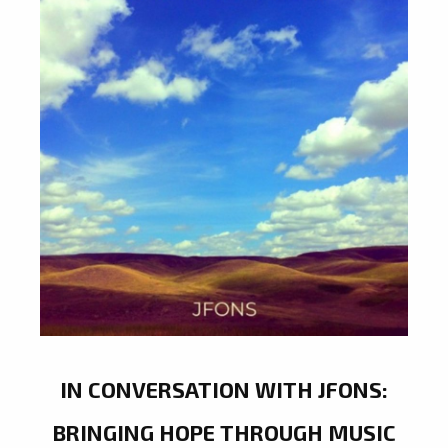
IN CONVERSATION WITH JFONS:
BRINGING HOPE THROUGH MUSIC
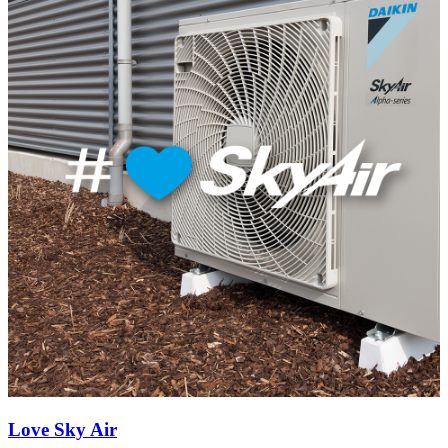
Love Sky Air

◇ ◇ ◇ ◇ ◇

**Required work:** In the copy, keep every line of the data above exactly and drop each picture.

**Solution to the exercise:**
IN CONVERSATION WITH JFONS:
BRINGING HOPE THROUGH MUSIC
Love Sky Air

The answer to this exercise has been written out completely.